Here is a link to a very good read about grain size and how normalizing affects it. It has good pictures showing the grain of a good file with factory heat treat, compared to overheated steel grain size, normalized 1 time grain size, 2 times grain size, and 3 times grain size.

http://paleoplanet69529.yuku.com/forums/129/Reference-Forum#.V0YD5iETn6c

Just to help clear something up (please, correct me if I am wrong), but "normalizing" is taking the steel up to above the critical temperature in order to "blow up" or rather enlarge all the "grain" in the steel so that they all become uniform in size and position, as opposed to the very dissimilar sizes and positions within the steel after all the high heats and pounding on the steel over and over when forging. It's also done with stock removal sometimes because the state of the steel when it comes to you may require it, or the condition just may not be known etc. So 1600 degrees F is pretty much a typical and good temp for accomplishing this, getting everything uniform and equal.

"Thermal cycling" is what come after the first high normalizing heat, where you re-heat the steel successively at lower temps below the first high heat, such as the next heat being at critical temp, usually ~1500F cool to black, then say ~1450 cool the black, and then ~1300 cool to black (these number will very dependign on steel being used and the individual bladesmith/knifemaker), and the go for the final quench at the critial temp.

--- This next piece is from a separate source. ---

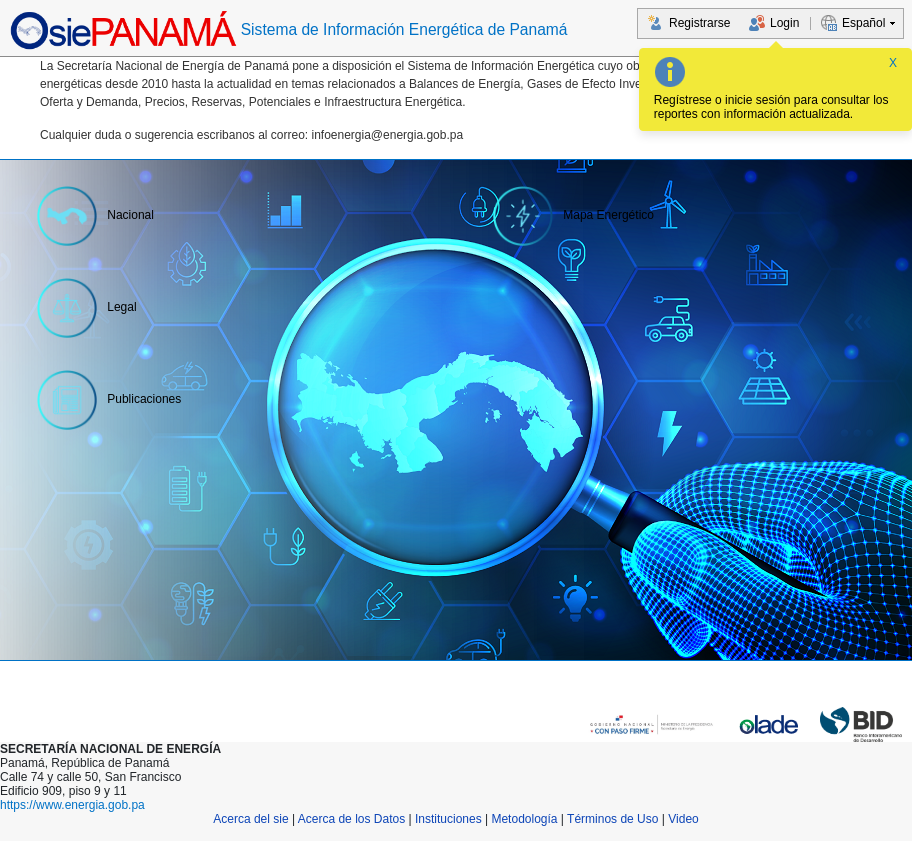 This screenshot has width=912, height=841. Describe the element at coordinates (612, 819) in the screenshot. I see `Términos de Uso` at that location.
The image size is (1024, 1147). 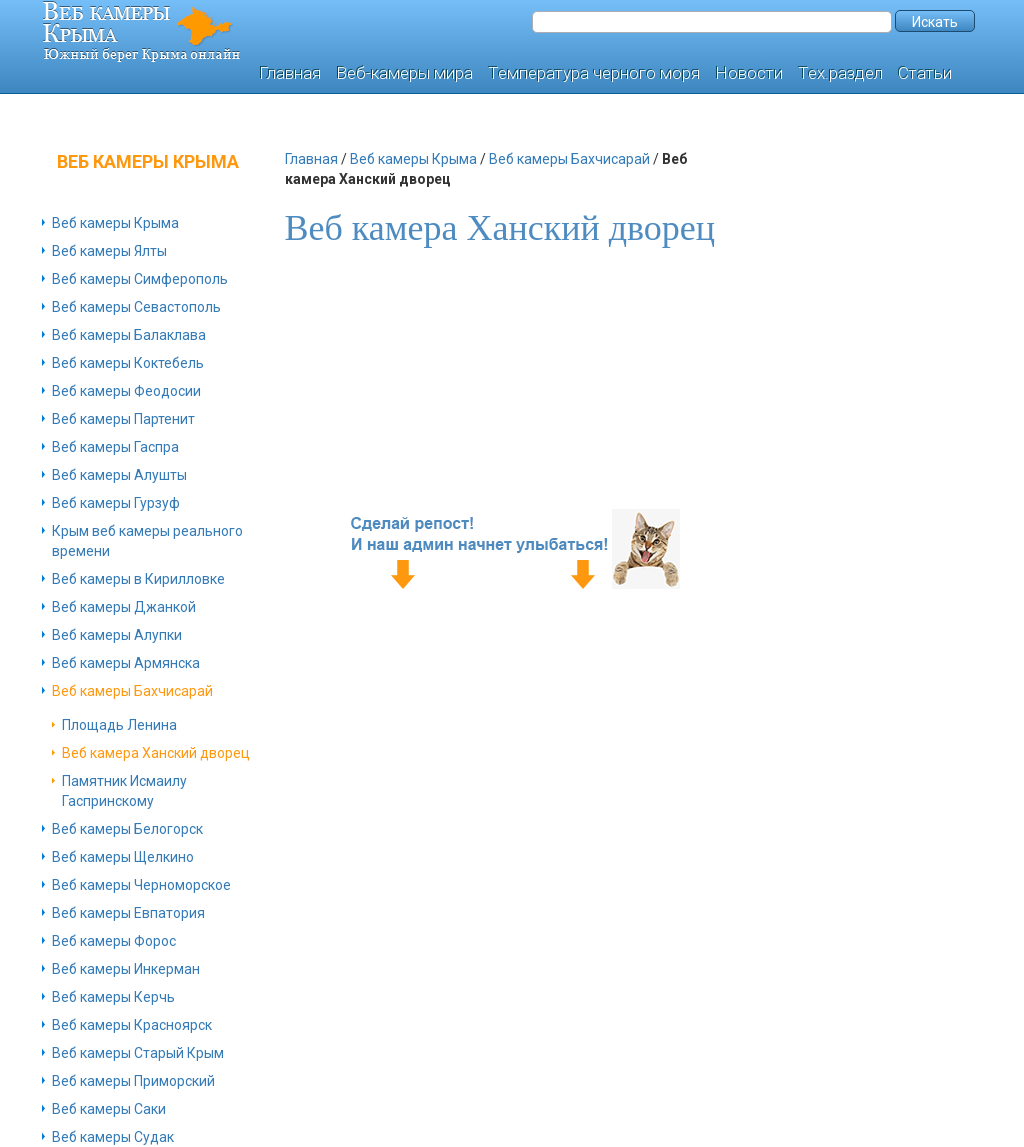 I want to click on Веб камера Ханский дворец, so click(x=156, y=753).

Some guys will incorporate a quench in one or more or the descending heats. This needs to be done after normalizing because it leaves the grain very large and coarse. So these descending heats are what cause the grain to shrink and become nice and fine. :)

I only bring this up because it is discussed a b it in the thread I posted a link to above.

Also, here is a very good video illustrating what thermal cycling does to the grain. :thumbup:

[video=youtube;RQDSz66EJlU]https://www.youtube.com/watch?v=RQDSz66EJlU[/video]

~Paul

My YT Channel Lsubslimed
... (It's been a few years since my last upload)
 
A text book normalizing is not just above critical temperate but also above Acm, which means all the carbides have been dissolved except tungsten or vanadium carbides maybe. The steel is then air cooled and usually firms a mixture of pearlite, bainite, and maybe some martensite, depending on the steel. The critical point is it's all austenite, except maybe the high temperature carbides noted above. Hearing to critical and air cool is not technically normalizing, as the temperature isn't quite high enough, except in something like 1080, where there aren't any carbides above critical unless special steps are taken.
 
The link to the paleoplanet thread had fabulous photos, if a picture is worth a thousand words, then I just read a dissertation on steel grain structure!